Log Formats – a (Mostly) Complete Guide
This blog post is part of Graylog’s 2020 Must Reads series. Log collection didn’t stop when the workforce moved from office to home office (or living room, kitchen, closet, any available space). However, the log type, devices, and systems, etc. often did change. What did this mean to the IT teams supporting the workforce? Time to review the specifications, pros and cons, similarities and differences of the most widely used log formats.
Log management software operates based on receiving, storing, and analyzing different types of log format files. A wide assortment of devices and systems generate these standardized log formats.
As such, it is essential to understand how they operate and differ from one another so that you can use them the right way and avoid some common mistakes.
What Is a Log Format?
The main problem with log files, and the need for a structured format, is that they are typically unstructured text data, making it difficult to query the logs for any useful information. A log format is a structured format that allows logs to be machine-readable and easily parsed. This is the power of using structured logs and a log management system that supports them. The ability to translate raw data into something immediately comprehensible and easy to read is one of the must-have features of log management software.
USING A SYSLOG SERVER
Syslog provides a mechanism for network devices to send event messages to a logging server known as a Syslog server. You can use the Syslog protocol, which is supported by a wide range of devices, to log different events. An example of how Syslog can be utilized is, a firewall might send messages about systems that are trying to connect to a blocked port, while a web-server might log access-denied events. Most network equipment, such as routers, switches, and firewalls can send Syslog messages. Additionally, some printers and web-servers such as Apache have the ability to send Syslog messages. Windows-based servers, however, don’t support Syslog natively, but there are a large number of third-party tools that make it easy to collect Windows Event Logs and forward them to a Syslog server.
Syslog servers provide a way to consolidate logs from multiple sources into a single location. Typically, most Syslog servers have the following components:
• A Syslog Listener: A mechanism to receive the Syslog messages.
• A Database: Typically, network devices generate vast amounts of Syslog data. Usually, Syslog servers will use some type of database to store Syslog data for quick retrieval.
• Management and Filtering Software: Due to the potential for large amounts of data to be sent to the Syslog server, it can be challenging to find specific log entries The solution is to use a Syslog server that makes it easy to filter and view important log messages Syslog servers typically have the ability to generate alerts, notifications, and alarms in response to select messages. The administrators receive notifications as soon issues occur, making it easy to act quickly.

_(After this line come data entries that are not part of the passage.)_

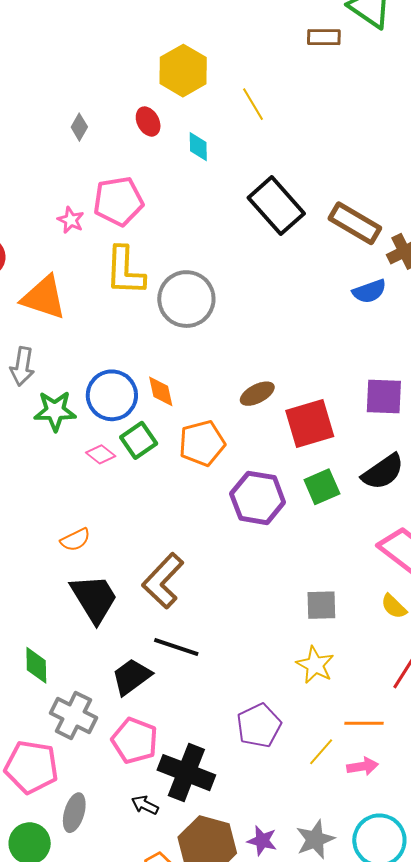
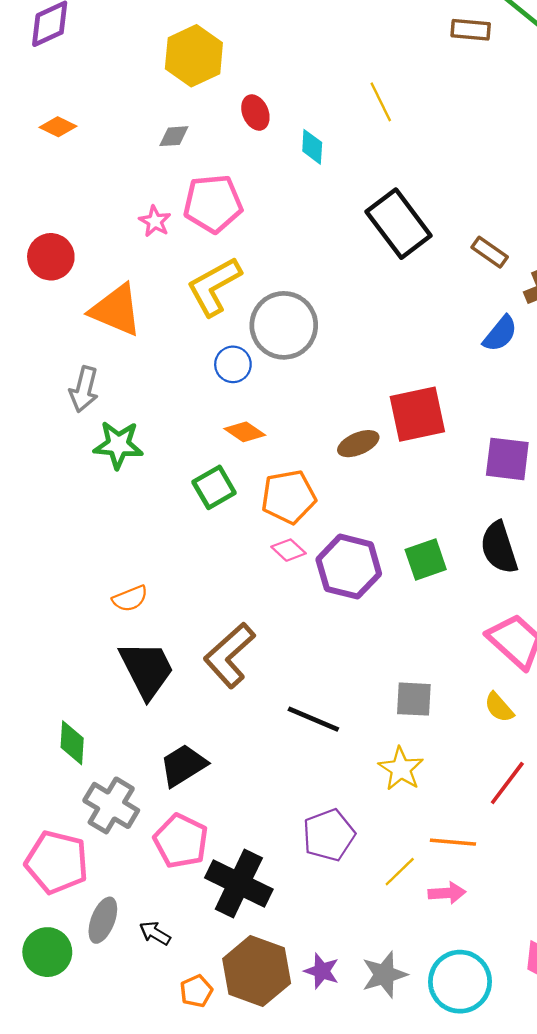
yellow hexagon: (183, 71) -> (194, 56), moved
gray diamond: (79, 127) -> (174, 136), moved, turned 52
brown rectangle: (355, 223) -> (490, 252), size x0.6
yellow L-shape: (125, 271) -> (214, 286), turned 54
blue semicircle: (369, 291) -> (500, 334), turned -36
orange diamond: (161, 391) -> (245, 432), turned -48
blue circle: (112, 395) -> (233, 364), moved, size x0.6
red square: (310, 424) -> (417, 414), moved
pink diamond: (101, 454) -> (289, 550), moved
black semicircle: (383, 472) -> (499, 548), turned 102
black line: (176, 647) -> (313, 719), moved
black arrow: (145, 805) -> (155, 933), moved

Please check out the article on how to use Graylog as a Syslog server.
There are a few downsides to Syslog, though. First, the Syslog protocol doesn’t define a standard format for message content, and there are endless ways to format a message. Syslog just provides a transport mechanism for the message. Additionally, the way Syslog transports the message, network connections are not guaranteed so there is the potential to lose some of the log messages. Finally, there are security challenges. The main one is that there is no authentication for Syslog messages meaning that there is a potential for messages to come from unknown or unauthorized sources.
JSON LOG FORMAT
Logging to JSON is a staple for log management and monitoring. This format is usually preferred to plain text since it offers flexibility in creating field-rich databases for later searches. JSON logs are richer than most other log formats, and they’re widely used for structured logging since they can be easily enriched with extra context and metadata. The common use case of JSON-based filtering is to include a log level such as “ERROR” in the data so the logs containing this information can be parsed quickly for troubleshooting purposes.

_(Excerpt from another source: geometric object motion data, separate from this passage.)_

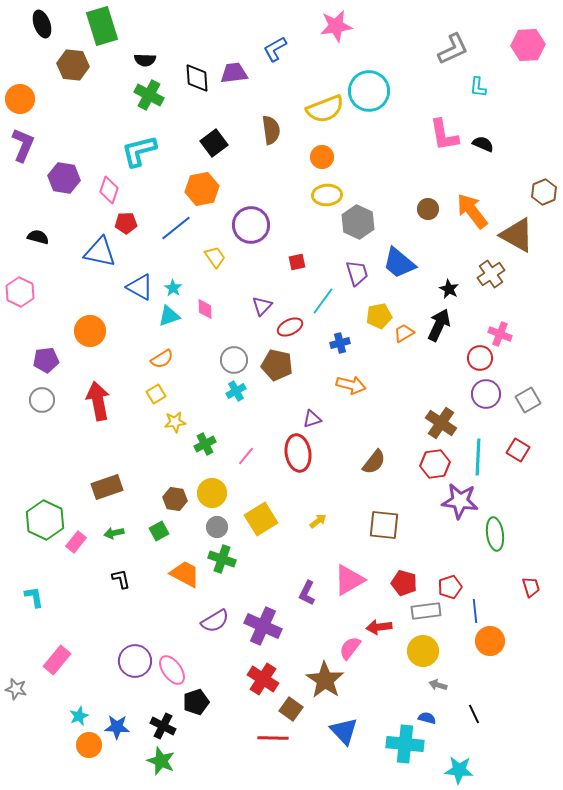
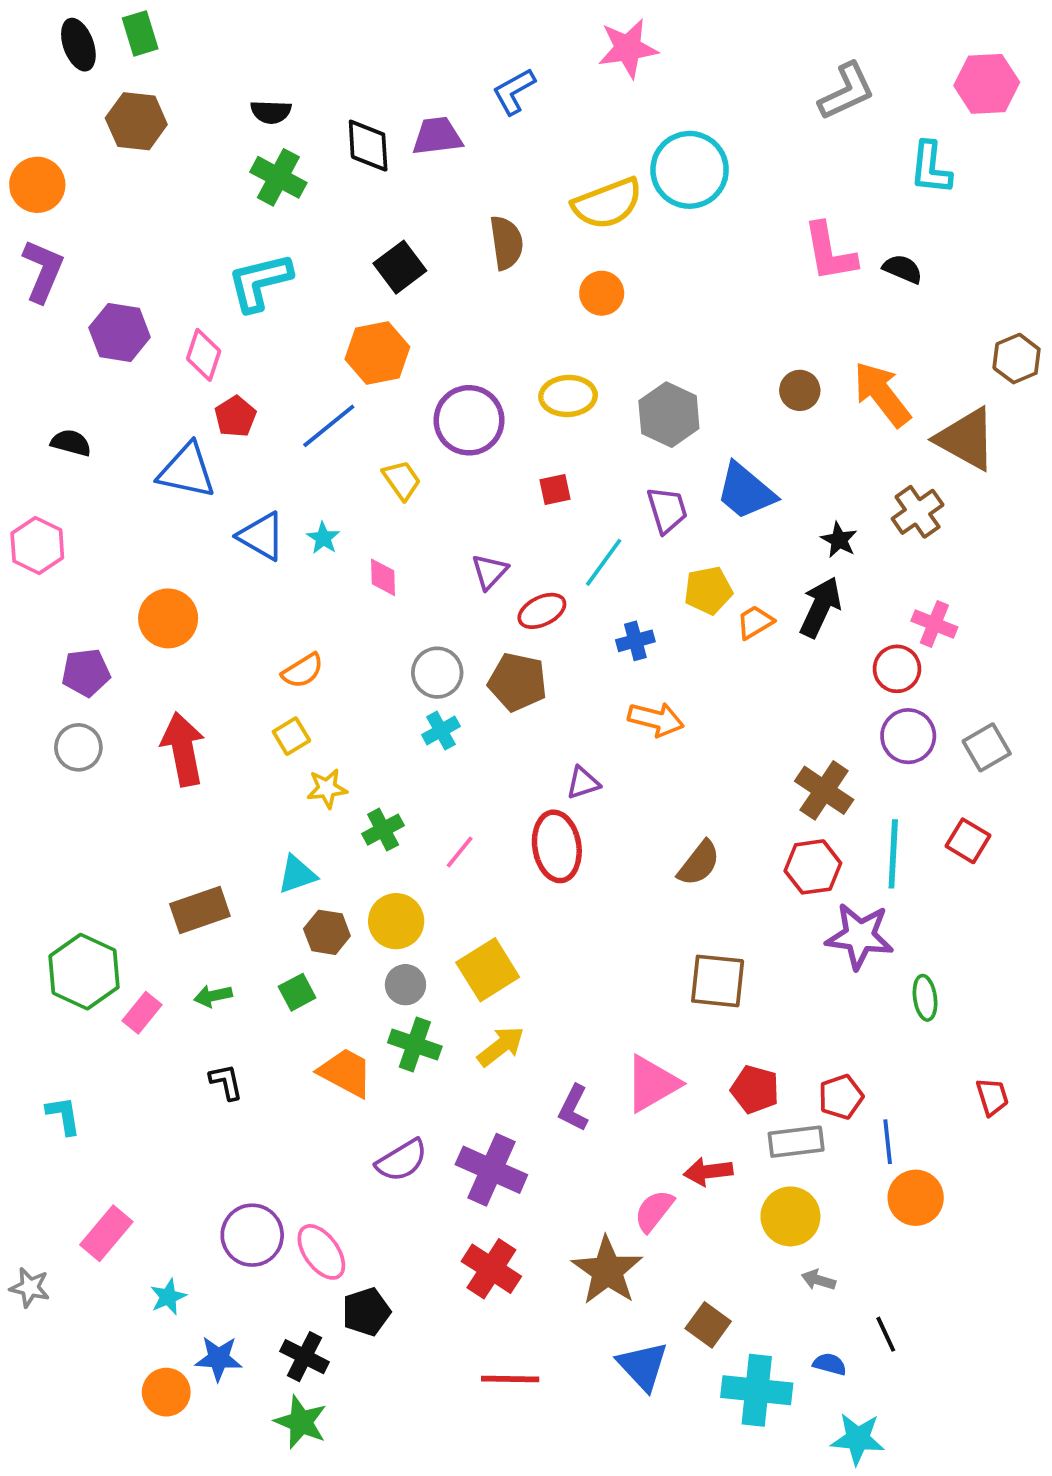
green rectangle: (102, 26) -> (140, 33), moved, size x0.6
cyan L-shape: (478, 87) -> (931, 168), moved, size x1.4
yellow ellipse: (327, 195) -> (568, 396), moved
red pentagon: (126, 223) -> (235, 417), turned -30
cyan triangle: (169, 316) -> (297, 874), moved
yellow arrow: (318, 521) -> (501, 1046), moved, size x1.5
green ellipse: (495, 534) -> (925, 998), size x0.7
brown square: (291, 709) -> (708, 1325), moved
cyan star: (79, 716) -> (168, 1297), moved
blue semicircle: (427, 718) -> (830, 1364), moved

You can generate a single log event by wrapping several log lines into a field. Albeit convenient, this can make the size of log files grow exponentially so adequate storage or log rotation is critical. If you’re logging to JSON, make sure to make full use of Graylog’s Archiving feature to save your precious space. If you want more info on how to ship your JSON logs to Graylog and parse them off in a clean and understandable format, you can have a look at our video guide here.
WINDOWS EVENT LOG
The Windows event log provides a detailed record of the operating system, application, and security and event notifications that are captured and stored by the Windows operating system. These events are typically used by system administrators to diagnose the potential issue and to prevent future problems. Operating Systems and Applications use these event logs to record important hardware and software actions that can be used to troubleshoot potential issues with the operating system and the installed applications. The Windows operating system creates log files to track events such as application installations, system setup operations, errors, and security issues.
The elements of a Windows event log include:
- The date the event occurred.
- The time the event occurred.
- The username of the user logged onto the machine when the event occurred.

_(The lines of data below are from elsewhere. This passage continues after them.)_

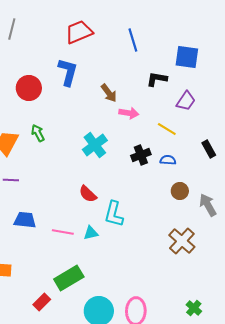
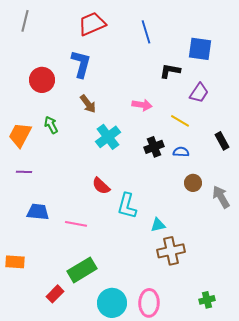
brown arrow: (109, 93) -> (88, 104), moved
cyan triangle: (91, 233) -> (158, 225), moved
brown cross: (182, 241) -> (171, 251), moved, turned 36
green cross: (194, 308) -> (207, 300), turned 35

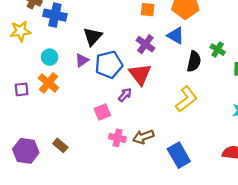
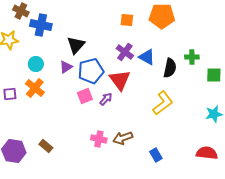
blue triangle: (176, 36) -> (147, 57), moved
green cross: (218, 50) -> (192, 57), turned -32
pink square: (102, 112) -> (85, 96), moved
blue rectangle: (179, 155) -> (156, 155), size x0.6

- The name of the computer.
- The Event ID is a Windows identification number that specifies the event type.
- The Source which is the program or component that caused the event.
- The type of event, including information, warning, error, security success audit or security failure audit.
The Windows event log captures operating system, setup, security, application, and forwarded events.
- System events are incidents on the Windows operating system and these incidents could include items such as device drivers or other OS component errors.
- Setup events include events relating to the configuration settings of the operating system.
- Security events utilize the Windows system's audit policies, and these events include user login attempts and system resource access.
- Application events are incidents with the software that is installed on the local operating system. If an installed application crashes, a log entry about the issue will be created by the Windows event log and will include the application name and what caused it to crash.
- Forwarded events sent from other systems on the same network when an administrator wants to use a computer that gathers multiple logs.
Microsoft also provides a command-line utility that retrieves event logs, runs queries, exports logs, archives logs, and clear logs. Graylog and other Third-party utilities can also work with Windows event logs to provide additional log search, correlation, and event details.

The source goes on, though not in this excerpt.